PROVIDED DATA:
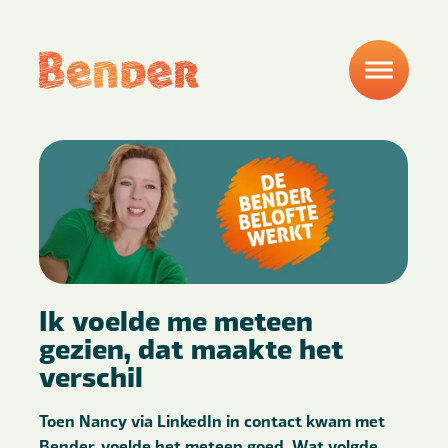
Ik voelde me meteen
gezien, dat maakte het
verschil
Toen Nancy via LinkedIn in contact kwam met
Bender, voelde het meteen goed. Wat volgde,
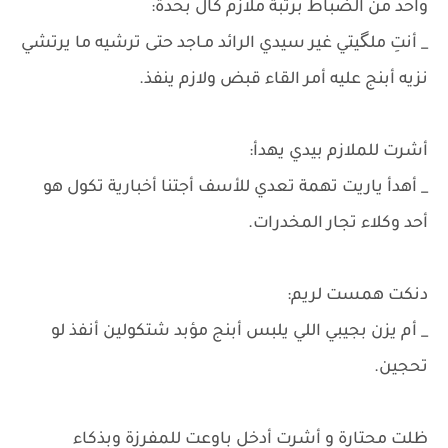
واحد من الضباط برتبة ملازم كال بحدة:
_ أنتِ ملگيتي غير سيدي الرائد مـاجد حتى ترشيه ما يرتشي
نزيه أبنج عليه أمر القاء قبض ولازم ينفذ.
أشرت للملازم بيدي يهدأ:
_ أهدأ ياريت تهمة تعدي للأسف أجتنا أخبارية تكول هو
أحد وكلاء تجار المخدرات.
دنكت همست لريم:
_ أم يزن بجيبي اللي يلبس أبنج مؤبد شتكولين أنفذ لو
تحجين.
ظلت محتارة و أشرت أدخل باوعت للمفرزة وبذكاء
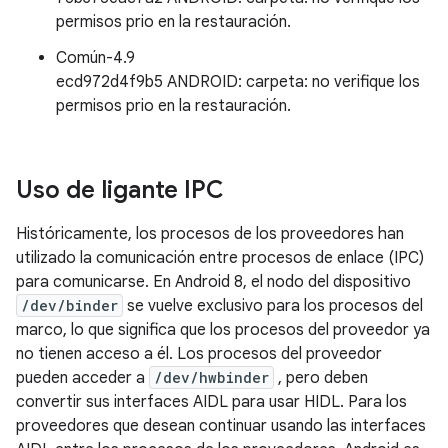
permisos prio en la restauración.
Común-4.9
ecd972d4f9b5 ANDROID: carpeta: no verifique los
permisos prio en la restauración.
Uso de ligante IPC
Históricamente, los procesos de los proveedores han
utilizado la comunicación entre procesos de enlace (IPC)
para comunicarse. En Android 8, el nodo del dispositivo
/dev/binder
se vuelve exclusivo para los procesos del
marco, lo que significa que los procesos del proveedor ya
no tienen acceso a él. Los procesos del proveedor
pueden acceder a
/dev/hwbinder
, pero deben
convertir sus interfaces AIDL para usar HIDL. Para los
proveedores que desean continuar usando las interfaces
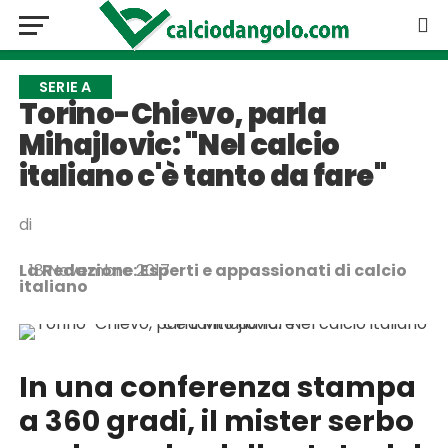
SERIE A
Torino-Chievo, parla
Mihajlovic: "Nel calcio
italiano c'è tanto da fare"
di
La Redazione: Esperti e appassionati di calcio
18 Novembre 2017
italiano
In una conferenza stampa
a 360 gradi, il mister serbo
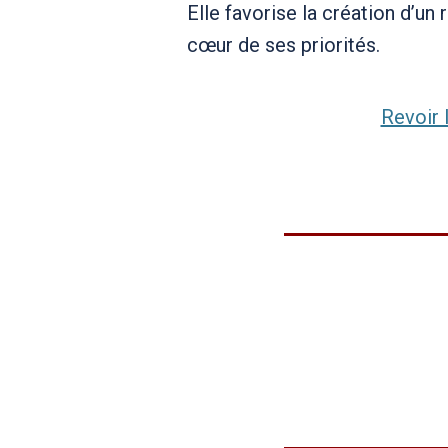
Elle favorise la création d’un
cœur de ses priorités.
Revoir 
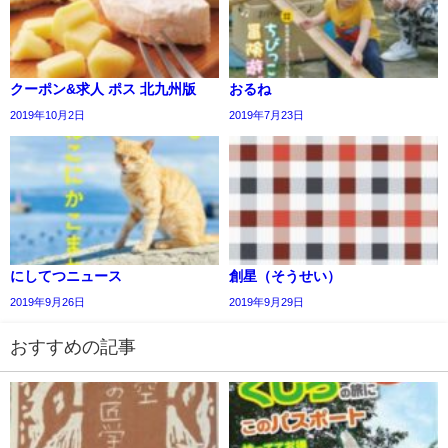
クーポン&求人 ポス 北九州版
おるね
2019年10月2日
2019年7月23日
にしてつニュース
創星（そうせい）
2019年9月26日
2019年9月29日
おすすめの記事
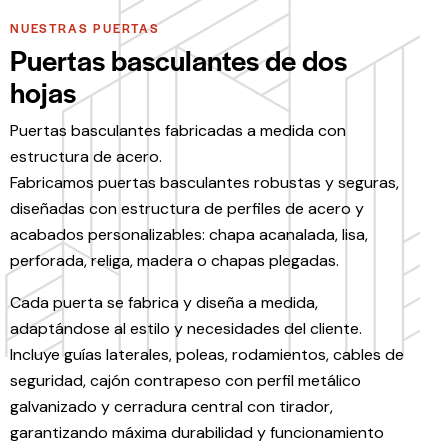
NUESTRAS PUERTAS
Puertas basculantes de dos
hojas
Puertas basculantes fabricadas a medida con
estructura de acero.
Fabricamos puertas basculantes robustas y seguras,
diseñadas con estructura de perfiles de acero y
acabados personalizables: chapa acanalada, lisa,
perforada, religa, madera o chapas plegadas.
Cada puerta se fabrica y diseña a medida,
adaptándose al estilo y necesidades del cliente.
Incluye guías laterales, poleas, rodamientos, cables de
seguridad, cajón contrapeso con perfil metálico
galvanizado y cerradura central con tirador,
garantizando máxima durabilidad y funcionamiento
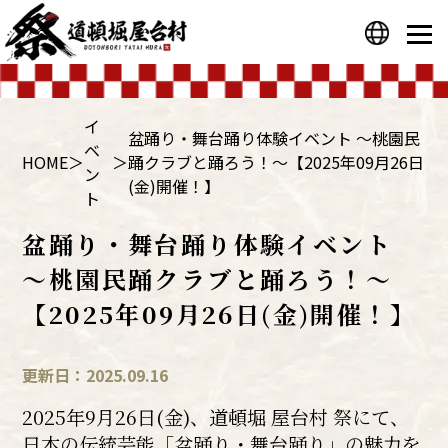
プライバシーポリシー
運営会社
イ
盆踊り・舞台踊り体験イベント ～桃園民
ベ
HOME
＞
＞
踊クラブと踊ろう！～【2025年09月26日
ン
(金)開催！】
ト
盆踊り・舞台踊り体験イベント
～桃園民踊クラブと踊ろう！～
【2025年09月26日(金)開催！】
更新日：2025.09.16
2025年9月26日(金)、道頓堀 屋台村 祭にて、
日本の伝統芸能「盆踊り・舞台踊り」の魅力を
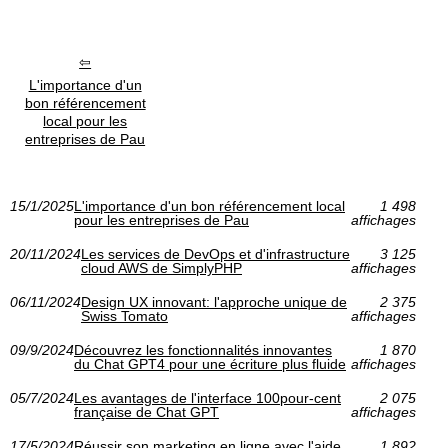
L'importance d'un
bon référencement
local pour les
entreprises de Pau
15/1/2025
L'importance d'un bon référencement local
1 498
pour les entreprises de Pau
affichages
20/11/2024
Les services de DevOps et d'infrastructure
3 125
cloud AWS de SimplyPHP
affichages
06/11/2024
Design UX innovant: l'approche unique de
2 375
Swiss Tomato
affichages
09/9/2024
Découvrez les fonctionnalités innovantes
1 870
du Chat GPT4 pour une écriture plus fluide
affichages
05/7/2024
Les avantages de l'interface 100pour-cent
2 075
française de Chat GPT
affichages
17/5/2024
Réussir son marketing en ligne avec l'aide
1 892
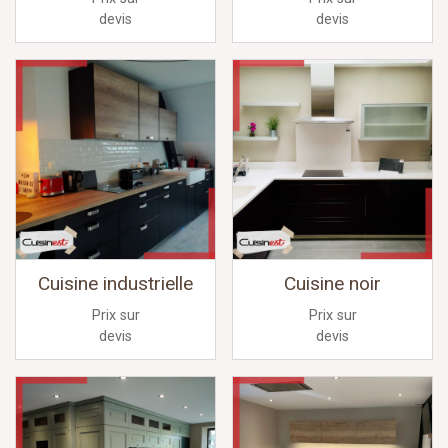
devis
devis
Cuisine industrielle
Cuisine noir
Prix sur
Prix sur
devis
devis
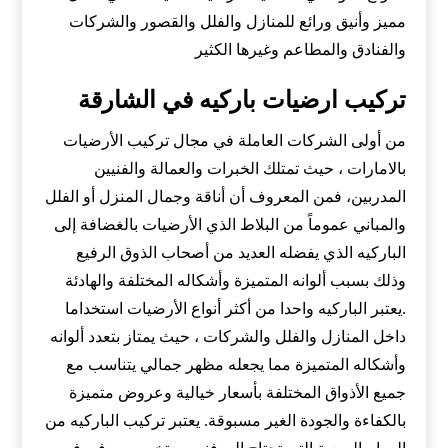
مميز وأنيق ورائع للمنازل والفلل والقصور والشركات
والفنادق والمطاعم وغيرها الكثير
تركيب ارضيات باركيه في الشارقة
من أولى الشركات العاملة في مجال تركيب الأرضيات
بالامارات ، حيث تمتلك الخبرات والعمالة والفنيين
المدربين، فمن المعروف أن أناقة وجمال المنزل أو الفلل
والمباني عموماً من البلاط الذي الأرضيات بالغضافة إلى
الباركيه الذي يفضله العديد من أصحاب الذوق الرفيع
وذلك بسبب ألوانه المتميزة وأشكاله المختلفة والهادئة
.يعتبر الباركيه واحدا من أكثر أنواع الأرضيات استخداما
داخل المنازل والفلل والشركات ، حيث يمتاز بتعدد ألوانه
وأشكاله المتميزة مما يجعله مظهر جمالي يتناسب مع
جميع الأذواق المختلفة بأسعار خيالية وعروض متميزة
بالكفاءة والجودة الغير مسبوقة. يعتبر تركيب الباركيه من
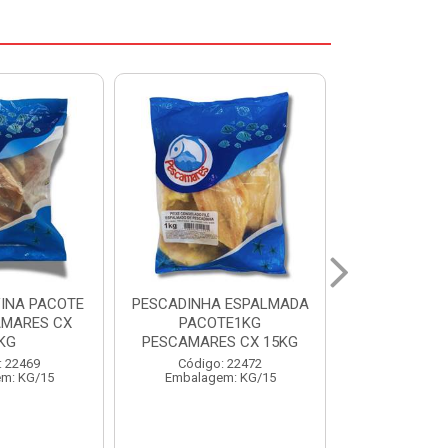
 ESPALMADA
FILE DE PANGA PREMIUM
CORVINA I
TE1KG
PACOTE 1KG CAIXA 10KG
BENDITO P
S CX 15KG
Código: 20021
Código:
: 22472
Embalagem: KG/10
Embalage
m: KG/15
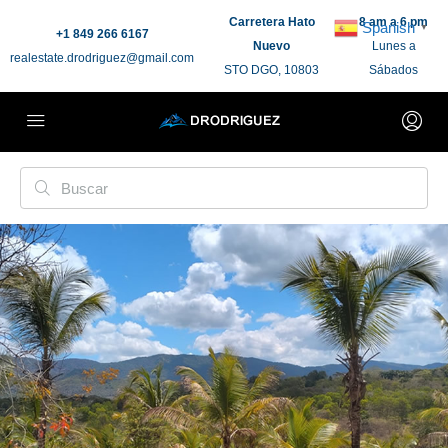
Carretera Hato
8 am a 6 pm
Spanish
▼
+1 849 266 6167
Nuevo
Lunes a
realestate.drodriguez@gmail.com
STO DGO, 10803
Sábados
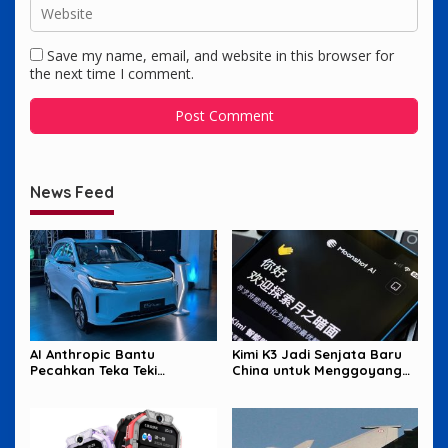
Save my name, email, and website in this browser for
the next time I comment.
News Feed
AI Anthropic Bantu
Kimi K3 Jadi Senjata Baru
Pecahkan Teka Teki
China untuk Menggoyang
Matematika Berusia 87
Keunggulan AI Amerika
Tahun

ASSIGNMENT:
Set down exactly what runs from the line containing "China untuk Menggoyang" through the last line above, both lines included.

SOLUTION:
China untuk Menggoyang
Matematika Berusia 87
Keunggulan AI Amerika
Tahun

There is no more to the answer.